HISTOIRE: Mémoire volatile

On ne parle plus guère du « Maulkuerf-Referendum » d’il y a 75 ans. Pendant longtemps pourtant, il donna la possibilité aux éditorialistes progressistes de vanter la supposée clairvoyance du peuple luxembourgeois.

Selon Wikipédia, on distingue, en informatique, entre une mémoire où les informations sont gardées lors de la mise hors tension de l’appareil, et celle où elles sont perdues. On peut penser que le concept est transposable sur la mémoire humaine, en se rappelant que nous avons vécu, le 6 juin dernier, le 75e anniversaire du référendum contre la « loi-muselière ». Le seul à l’avoir véritablement commémoré semble avoir été Déi Lénk avec une conférence-débat lundi dernier.

Dans le deuxième tome fraîchement sorti de « Lieux de mémoires au Luxembourg », Henri Wehenkel vient de décrire le temps fort de la commémoration de cet évènement que fut la période des années 60 à 90 du siècle précédent. Et par rapport au silence qui semble tomber sur un sujet qui produisait encore de vives polémiques lors du cinquantenaire en 1987, il pose la question si « la mémoire de juin 1937 est désormais partagée par tous » ou si elle doit faire face à « une indifférence et un oubli définitif, les antagonismes anciens s’étant effrités ». En effet, en parcourant le catalogue de la Bibliothèque nationale, on s’aperçoit que le référendum de 1937 a pendant de longues années porté en lui la tension nécessaire à la survivance de sa mémoire.
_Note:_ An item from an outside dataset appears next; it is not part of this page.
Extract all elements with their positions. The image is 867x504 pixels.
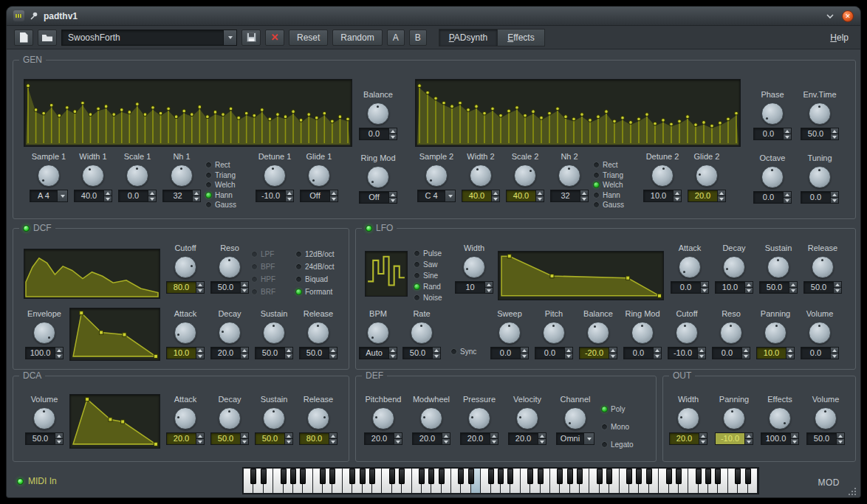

Le référendum par lequel Joseph Bech, le premier ministre conservateur de l’époque, avait voulu faire plébisciter sa « loi sur la protection de l’ordre politique et social », lisez sur l’interdiction du parti communiste, avait été remporté de justesse par ses adversaires.

Si la dispute politique entre gauche et droite sur la voie prise par Bech en direction d’un système a refait surface après la Guerre froide, c’était surtout la gauche radicale visée en premier lieu par Bech, qui récupérait le sujet, les sociaux-démocrates, les syndicats et même le parti libéral se joignant à une lecture de l’évènement comme expression d’un antifascisme, voire d’une résistance luxembourgeoise avant la lettre. Et si un Gilbert Trausch osa en 1977 déjà se livrer à une analyse historiographique, il le fit d’abord dans le Lëtzebuerger Land et non pas dans le Luxemburger Wort. Cela ne fut le cas que dix ans plus tard.

Avec le temps, la brève victoire des forces progressistes contre les tentatives d’instauration d’un régime autoritaire au Luxembourg est devenue un incident mémorable mais inoffensif. Par contre, leur critique du rôle douteux de Bech n’a jamais été acceptée par les penseurs du courant chrétien-social. Pire, la droite n’a pas saisi les nombreuses occasions qui se présentaient depuis, pour prendre ses distances vis-à-vis de ce « père de l’Europe » à l’air bonhomme et jovial. Ainsi encore dans la récente histoire du CSV, la dérive de Bech est minimisée, Trausch le situant dans la tradition du politicien censitaire du 19e siècle. Mais même Wehenkel a caractérisé Bech, dans son discours de lundi, de « Realpolitiker » sous pression du mouvement catholique voire de l’Allemagne nazie. N’est-ce pas limiter sa responsabilité dans la sape du système démocratique d’avant-guerre ?

Si aujourd’hui, la mémoire du référendum semble se volatiliser, ce n’est peut-être qu’un indice du fait que l’exercice même de la commémoration semble tomber en désuétude à gauche. Les manifestions de 1er mai se transforment en fêtes de famille. Lors de l’anniversaire de la Commune ou des célébrations en mémoire des brigadistes, les rangs sont clairsemés. Et si parmi le jeune parti Déi Lénk, on semble trouver goût à établir, par le biais de conférences commémoratives, des parallèles entre faits historiques et actualité politique, ces références à l’histoire du mouvement communiste sont bien sélectives, alors que les mêmes acteurs qui ont remporté la victoire contre la loi muselière ont succombé à la tentation du modèle autoritaire soviétique. D’un autre côté, les partis à droite de la gauche radicale se rendent peut-être davantage à l’évidence qu’il y a quelques décennies, le rôle de leurs propres pionniers politiques n’était pas si glorieux : ni lors du référendum, ni dans toute la phase de remise en question de la démocratie luxembourgeoise des années trente.